Thanks to Samantha for sending me something that I would not necessarily read on my own. 2014 has been an interesting year for women in comics, and I must admit that a lot of the new series to emerge are not ground-breaking or intelligent in their discussion of gender and are in fact somewhat irresponsible in their lessons. However, Ms. Marvel is the exception to the trend.
Ms. Marvel bypasses the common complaint of the absence of redeeming females in superhero comic books to address something even more rare in superhero narratives: cultural minorities.
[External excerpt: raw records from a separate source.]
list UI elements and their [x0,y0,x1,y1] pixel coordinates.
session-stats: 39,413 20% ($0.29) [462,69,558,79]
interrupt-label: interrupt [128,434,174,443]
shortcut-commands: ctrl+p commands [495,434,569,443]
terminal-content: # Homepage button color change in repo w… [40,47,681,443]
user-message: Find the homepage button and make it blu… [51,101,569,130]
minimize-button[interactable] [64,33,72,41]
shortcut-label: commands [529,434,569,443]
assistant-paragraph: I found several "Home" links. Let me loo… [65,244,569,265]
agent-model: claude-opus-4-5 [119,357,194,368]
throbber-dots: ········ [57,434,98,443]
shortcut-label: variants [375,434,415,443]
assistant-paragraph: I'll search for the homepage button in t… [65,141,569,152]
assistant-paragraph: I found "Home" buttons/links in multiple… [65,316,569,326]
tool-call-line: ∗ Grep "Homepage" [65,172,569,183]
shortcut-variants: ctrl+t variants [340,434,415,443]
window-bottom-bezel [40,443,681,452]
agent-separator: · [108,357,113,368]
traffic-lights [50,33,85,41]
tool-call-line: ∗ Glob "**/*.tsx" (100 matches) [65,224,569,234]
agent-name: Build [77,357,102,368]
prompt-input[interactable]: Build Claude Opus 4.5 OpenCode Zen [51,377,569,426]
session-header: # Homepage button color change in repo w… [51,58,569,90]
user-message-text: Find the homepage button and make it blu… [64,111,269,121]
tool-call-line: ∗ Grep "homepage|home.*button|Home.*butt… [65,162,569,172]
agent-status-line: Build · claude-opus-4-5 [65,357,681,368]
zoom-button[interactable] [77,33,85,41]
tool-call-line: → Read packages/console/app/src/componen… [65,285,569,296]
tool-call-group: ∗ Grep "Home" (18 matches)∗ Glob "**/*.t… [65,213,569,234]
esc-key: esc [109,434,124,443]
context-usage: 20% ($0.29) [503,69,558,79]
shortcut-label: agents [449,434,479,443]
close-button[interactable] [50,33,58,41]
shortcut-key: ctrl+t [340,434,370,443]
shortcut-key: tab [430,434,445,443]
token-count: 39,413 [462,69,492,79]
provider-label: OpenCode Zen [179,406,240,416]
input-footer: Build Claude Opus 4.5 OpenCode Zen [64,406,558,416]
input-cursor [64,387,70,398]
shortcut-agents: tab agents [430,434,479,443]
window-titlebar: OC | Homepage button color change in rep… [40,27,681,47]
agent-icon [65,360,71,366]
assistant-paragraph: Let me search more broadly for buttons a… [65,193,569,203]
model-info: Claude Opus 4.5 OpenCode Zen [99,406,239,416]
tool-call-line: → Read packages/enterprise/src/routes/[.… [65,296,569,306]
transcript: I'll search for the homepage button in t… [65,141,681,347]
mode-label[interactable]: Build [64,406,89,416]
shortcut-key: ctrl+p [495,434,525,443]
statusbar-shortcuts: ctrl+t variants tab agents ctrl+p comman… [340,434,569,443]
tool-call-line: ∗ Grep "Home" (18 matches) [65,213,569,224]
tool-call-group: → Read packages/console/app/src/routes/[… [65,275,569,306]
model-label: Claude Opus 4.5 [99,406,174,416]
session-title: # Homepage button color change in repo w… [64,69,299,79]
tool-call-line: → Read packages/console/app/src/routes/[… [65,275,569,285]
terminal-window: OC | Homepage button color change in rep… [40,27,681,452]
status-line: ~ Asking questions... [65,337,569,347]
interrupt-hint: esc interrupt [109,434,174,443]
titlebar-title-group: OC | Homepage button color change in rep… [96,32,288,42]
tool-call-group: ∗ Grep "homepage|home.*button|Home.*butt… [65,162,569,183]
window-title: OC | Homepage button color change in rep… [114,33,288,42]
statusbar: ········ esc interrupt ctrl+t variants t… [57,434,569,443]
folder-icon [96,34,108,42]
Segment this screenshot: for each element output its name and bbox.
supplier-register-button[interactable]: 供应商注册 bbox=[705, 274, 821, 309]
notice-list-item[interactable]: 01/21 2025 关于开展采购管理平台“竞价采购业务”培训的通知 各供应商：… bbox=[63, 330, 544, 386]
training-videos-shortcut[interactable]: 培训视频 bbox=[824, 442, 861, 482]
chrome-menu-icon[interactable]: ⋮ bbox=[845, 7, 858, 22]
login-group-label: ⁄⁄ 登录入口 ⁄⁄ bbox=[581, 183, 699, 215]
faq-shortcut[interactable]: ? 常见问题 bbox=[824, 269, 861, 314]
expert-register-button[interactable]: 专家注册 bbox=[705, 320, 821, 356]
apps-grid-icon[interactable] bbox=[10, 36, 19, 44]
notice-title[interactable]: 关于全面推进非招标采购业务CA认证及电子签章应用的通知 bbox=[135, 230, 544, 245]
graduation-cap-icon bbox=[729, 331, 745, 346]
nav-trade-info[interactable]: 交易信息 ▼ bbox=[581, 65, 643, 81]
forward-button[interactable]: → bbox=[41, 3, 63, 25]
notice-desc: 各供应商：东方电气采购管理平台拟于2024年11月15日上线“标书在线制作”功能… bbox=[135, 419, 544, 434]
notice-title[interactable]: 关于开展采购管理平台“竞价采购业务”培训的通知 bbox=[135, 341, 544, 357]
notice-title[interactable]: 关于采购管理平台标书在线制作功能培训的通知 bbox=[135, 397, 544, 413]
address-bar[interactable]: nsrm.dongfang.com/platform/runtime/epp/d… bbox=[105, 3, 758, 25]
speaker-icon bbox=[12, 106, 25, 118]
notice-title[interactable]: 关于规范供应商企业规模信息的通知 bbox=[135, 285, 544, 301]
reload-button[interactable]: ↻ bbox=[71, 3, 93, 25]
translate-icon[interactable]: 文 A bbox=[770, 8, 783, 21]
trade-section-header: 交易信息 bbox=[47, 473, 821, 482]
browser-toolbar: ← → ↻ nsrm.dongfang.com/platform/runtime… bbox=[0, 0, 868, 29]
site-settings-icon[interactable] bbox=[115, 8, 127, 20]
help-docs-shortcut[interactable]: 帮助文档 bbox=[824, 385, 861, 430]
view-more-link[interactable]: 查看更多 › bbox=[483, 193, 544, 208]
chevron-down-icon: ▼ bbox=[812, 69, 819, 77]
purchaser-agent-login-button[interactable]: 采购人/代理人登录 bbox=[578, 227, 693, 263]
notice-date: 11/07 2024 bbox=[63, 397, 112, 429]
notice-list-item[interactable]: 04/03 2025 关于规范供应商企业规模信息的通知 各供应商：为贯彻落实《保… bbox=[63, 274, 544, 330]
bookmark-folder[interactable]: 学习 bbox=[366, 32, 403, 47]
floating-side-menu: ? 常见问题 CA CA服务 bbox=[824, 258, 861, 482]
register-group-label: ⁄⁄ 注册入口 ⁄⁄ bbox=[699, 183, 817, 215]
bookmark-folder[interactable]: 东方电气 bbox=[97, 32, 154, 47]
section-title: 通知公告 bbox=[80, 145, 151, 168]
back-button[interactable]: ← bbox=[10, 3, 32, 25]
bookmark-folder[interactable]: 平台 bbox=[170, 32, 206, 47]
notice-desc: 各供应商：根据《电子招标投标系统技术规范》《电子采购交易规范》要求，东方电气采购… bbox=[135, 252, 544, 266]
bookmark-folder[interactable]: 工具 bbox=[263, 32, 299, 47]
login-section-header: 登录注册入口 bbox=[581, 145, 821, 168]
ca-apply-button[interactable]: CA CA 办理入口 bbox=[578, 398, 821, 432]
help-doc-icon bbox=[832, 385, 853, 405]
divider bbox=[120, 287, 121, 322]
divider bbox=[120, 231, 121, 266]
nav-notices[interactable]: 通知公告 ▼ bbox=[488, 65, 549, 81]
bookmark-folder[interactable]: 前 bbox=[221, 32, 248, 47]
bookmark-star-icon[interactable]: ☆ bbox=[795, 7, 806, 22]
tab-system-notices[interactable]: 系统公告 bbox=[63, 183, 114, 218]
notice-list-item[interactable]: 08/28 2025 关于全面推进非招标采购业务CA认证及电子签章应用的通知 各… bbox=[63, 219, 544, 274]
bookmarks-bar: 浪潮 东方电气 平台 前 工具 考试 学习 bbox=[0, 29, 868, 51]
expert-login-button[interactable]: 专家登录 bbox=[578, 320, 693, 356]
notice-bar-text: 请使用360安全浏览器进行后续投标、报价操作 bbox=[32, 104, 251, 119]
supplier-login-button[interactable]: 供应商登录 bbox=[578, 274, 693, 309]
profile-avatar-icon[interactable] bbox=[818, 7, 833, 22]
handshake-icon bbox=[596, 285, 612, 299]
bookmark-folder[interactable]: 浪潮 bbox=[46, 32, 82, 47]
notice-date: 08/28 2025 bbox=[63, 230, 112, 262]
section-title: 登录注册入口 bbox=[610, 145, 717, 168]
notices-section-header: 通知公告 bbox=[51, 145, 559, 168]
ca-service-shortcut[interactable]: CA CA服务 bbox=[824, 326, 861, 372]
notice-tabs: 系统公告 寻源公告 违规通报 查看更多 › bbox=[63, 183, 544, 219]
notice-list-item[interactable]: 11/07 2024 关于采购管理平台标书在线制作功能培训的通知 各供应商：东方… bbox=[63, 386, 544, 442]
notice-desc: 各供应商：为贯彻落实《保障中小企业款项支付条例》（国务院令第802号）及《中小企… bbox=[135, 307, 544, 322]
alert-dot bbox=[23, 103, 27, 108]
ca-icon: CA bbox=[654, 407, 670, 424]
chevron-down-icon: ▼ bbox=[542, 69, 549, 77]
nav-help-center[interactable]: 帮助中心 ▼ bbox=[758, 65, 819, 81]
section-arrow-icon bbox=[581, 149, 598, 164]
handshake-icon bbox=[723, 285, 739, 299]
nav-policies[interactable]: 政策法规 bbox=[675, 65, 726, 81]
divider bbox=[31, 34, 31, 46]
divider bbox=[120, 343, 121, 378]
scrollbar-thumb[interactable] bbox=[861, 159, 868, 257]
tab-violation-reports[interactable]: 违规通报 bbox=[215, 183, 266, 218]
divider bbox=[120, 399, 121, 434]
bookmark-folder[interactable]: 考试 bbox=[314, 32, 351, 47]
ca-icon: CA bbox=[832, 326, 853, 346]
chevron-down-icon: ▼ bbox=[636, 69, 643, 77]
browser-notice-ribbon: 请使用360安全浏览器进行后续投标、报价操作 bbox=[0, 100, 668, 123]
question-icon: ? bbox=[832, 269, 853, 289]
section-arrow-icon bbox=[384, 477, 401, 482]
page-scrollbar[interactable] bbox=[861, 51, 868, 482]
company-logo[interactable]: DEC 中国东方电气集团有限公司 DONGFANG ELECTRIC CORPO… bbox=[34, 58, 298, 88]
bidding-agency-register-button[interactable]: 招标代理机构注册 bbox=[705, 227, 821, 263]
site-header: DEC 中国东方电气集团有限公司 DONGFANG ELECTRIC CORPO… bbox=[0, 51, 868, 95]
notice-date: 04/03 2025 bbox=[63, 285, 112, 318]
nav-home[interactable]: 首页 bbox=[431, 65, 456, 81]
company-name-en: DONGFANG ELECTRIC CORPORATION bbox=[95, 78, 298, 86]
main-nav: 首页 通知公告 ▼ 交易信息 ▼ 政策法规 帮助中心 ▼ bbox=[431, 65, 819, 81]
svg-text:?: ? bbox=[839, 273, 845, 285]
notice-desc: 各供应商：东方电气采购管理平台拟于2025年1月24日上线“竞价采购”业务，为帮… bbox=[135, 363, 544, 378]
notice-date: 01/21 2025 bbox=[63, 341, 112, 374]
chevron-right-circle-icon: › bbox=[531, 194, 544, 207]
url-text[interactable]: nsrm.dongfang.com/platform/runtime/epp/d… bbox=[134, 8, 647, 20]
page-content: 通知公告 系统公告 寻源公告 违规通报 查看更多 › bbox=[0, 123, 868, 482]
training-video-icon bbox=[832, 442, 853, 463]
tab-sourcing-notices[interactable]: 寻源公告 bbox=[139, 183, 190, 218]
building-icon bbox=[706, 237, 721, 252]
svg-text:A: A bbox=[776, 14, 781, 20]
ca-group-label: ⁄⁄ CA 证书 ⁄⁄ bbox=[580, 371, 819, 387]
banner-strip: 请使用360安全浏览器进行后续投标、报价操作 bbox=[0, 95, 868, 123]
Kamala Khan is a 16 year old Pakistani-American Muslim girl living in present day Jersey City. As a teenager, she has fairly normal societal teenage pressures, but her path to adulthood is a more difficult and tumultuous one with the additional burden of her parents’ cultural and religious expectations for their only daughter. Consequently, as with many young females who come from cultures that have restrictions on women contradictory to those of their Caucasian American counterparts, Kamala has a bit of an identity crisis; she does not want to reject her Pakistani heritage, but she is also American, and the two cultural expectations for young women don’t play well together.
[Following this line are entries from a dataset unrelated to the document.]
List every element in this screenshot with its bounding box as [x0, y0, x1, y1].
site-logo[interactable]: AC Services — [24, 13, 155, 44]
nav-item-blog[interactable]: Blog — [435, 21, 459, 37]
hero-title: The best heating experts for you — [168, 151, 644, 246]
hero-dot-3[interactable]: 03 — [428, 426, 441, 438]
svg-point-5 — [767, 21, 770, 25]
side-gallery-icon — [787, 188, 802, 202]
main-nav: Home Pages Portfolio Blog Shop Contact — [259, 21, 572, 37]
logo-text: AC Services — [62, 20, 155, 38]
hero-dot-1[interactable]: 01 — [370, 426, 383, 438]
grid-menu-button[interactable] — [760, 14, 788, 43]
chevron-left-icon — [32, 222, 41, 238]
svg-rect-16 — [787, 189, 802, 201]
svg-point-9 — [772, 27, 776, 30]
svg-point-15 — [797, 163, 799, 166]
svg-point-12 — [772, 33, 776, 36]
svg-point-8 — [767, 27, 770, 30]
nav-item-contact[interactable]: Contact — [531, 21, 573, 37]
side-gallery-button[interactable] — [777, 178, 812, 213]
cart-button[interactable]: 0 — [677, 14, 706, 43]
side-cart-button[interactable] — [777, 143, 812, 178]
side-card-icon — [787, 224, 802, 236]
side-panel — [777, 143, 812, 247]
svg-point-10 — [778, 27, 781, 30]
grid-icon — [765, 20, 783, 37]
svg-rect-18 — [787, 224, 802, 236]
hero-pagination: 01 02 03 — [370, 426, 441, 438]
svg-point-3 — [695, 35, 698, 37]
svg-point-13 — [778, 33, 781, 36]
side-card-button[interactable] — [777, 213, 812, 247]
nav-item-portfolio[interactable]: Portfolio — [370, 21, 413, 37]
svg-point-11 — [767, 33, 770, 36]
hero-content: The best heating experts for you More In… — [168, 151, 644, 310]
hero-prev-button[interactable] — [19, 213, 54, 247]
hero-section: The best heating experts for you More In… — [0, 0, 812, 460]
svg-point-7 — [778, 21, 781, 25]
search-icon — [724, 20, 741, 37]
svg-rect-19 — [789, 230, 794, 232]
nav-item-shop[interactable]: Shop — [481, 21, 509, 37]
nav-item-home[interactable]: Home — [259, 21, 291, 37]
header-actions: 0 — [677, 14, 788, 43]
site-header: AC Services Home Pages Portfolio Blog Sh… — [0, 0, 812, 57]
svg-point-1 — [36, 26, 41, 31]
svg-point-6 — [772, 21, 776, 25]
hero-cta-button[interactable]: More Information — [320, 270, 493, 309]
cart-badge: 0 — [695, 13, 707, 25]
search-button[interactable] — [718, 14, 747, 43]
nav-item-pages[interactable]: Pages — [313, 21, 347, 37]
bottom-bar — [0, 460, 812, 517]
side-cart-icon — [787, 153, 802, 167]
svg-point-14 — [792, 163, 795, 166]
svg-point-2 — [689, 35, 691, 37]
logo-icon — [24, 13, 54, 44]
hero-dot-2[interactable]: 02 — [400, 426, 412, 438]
What does not make this identity conflict any easier is the fact that Kamala does not fit it with the Caucasian teenagers at her school or really even her Muslim friends. She’s stuck somewhere in the middle, and it seems like the only other person who understands her is another fellow child of immigrants, Bruno Carrelli. And to make Kamala’s attempt to understand herself even more difficult, she suddenly gains superpowers one night as she wishes that she did not have to be Pakistani. In return to her wish, Kamala can suddenly morph into the All-American superhero Ms. Marvel with big blonde hair, a Ms. America physique, high-rise boots, and the ability to transform into various sizes with super-human strength. In her Ms. Marvel form, Kamala can choose to entirely reject her Pakistani roots, but this cultural dismissal does not always work out the way she expects.
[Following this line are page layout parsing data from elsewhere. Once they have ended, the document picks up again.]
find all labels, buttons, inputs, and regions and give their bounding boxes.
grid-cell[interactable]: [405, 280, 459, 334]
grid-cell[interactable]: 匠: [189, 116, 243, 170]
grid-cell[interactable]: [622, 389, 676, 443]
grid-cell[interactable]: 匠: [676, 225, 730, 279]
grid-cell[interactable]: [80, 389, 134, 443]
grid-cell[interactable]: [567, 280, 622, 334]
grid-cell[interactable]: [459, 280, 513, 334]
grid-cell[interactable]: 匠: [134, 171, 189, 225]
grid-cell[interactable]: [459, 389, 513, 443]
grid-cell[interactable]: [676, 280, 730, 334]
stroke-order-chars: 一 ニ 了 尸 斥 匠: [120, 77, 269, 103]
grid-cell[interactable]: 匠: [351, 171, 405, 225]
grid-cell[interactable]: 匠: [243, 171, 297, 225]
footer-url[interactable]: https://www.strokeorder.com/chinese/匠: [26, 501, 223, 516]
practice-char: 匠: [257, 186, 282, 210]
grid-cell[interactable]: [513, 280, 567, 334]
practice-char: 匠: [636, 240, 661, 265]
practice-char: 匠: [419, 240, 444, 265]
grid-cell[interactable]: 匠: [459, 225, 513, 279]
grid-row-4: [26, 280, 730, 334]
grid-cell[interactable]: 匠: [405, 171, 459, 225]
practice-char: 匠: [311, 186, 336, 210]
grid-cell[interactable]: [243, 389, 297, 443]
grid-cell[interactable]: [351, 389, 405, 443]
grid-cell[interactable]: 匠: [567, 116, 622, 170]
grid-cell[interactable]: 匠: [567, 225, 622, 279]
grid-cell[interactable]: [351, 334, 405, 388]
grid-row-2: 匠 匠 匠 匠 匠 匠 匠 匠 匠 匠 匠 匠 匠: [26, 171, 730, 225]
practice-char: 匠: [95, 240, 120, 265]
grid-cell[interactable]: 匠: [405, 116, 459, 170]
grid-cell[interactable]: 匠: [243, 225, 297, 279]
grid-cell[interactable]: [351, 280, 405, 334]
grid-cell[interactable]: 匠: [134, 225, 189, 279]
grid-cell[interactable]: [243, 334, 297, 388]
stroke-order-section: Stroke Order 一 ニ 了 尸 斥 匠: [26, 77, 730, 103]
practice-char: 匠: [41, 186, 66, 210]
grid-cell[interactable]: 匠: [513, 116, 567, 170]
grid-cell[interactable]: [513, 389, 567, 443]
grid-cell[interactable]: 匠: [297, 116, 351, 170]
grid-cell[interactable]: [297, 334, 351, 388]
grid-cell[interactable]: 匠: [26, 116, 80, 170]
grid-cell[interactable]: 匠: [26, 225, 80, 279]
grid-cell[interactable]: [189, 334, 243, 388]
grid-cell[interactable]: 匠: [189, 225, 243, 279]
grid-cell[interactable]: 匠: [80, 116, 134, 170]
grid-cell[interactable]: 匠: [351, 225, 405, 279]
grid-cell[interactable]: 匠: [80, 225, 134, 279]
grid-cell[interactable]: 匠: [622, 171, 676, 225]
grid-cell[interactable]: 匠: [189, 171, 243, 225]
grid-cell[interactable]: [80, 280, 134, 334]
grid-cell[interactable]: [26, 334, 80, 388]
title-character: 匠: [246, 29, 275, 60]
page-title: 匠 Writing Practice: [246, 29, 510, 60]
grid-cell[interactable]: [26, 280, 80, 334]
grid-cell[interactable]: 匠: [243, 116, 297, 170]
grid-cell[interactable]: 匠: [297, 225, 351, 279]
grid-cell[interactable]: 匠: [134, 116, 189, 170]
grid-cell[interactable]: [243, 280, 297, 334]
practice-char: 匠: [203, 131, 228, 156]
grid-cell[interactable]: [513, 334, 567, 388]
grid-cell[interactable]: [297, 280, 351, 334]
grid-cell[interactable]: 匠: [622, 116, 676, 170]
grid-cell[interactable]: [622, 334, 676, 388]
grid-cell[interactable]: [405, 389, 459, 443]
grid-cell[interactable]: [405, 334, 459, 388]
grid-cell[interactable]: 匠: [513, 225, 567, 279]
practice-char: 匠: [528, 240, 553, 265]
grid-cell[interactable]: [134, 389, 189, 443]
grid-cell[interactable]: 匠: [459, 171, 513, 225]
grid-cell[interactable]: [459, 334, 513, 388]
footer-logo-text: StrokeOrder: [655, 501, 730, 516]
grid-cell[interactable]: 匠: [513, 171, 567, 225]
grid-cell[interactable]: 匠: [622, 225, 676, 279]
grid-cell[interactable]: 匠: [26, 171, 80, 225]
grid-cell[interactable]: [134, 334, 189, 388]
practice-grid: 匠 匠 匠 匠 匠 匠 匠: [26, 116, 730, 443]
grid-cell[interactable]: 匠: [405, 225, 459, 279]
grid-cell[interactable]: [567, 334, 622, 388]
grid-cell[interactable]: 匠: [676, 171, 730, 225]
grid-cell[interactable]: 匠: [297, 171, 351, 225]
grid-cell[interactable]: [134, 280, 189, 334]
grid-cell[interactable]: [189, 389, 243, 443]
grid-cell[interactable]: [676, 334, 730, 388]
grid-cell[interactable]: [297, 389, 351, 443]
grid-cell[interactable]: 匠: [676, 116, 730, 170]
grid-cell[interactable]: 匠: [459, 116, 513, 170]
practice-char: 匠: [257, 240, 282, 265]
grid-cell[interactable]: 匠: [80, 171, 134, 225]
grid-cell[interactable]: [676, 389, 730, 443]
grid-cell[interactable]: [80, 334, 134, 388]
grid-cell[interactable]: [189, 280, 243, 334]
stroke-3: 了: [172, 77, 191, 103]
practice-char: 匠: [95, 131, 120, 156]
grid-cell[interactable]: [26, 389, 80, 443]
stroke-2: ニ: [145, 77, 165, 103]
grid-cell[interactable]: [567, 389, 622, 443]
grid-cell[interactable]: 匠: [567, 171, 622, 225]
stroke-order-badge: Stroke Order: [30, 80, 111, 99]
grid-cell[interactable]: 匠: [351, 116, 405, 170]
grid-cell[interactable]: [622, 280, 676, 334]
Ms. Marvel Volume One: No Normal Cover
Beyond Kamala’s emergence as a superhero, the action of Ms. Marvel Volume One: No Normal focuses on Kamala’s task to save Bruno’s younger brother, Vittorio, from the damaging and potentially fatal influence of some unknown villain known as the The Inventor. In the process of trying to save Vittorio, Kamala must understand how to use her powers, which are out of control when she takes on the All-American heroine Ms. Marvel form. Consequently, the unwieldiness of this stereotypical Ms. Marvel transformation provokes Kamala’s simultaneous development of her cultural identity as an American and a Pakistani woman and her identity as a superhero.
By the end of the first volume, when Kamala emerges as her own Ms. Marvel, she has a darker complexion and a name very different than “Mary’” or “Jane” and is much more clothed and a much less buxom. Kamala’s Ms. Marvel integrates her American and Pakistani cultures, and in parallel, in her regular life, she also combines both cultures and becomes more comfortable with her ethnic identity, even if it differs from the people around her, because after all, what’s more alienating: superpowers or being Pakistani and Muslim? In one moment Kamala battles a robot in a garbage dump in her own, individual costume. In the next moment, she must change into shalwar kameez for her cousin’s wedding procession. Though Kamala is a little in over her head with her obligations as a teenager, a daughter, and a superhero, her new-found superpowers galvanize the growth and reflection that she needs to decide who she wants to be in all parts of her life.

Kamala Khan’s Ms. Marvel
Bravo G. Willow Wilson and Adrian Alphona. You two have created a superhero that has a distinct identity relevant to the second-generation immigrant experience. I commend you both on your adaptation of Ms. Marvel for creating a hero for today’s non-homogenous America for an audience previously unaddressed and unengaged in superhero narratives. Kamala Khan is a superhero I wish I had as a Vietnamese American teenager, and I am so very grateful that she now exists for adults and for today’s youth. The modern Ms. Marvel is a superhero unlike the white audience tailored ones such as Superman and Wonder Woman who are crafted from centuries-old Western archetypes. Ms. Marvel has the same noble intentions to save the world, but she finally has a personal story that we second-generation immigrants can empathize with in contemporary times.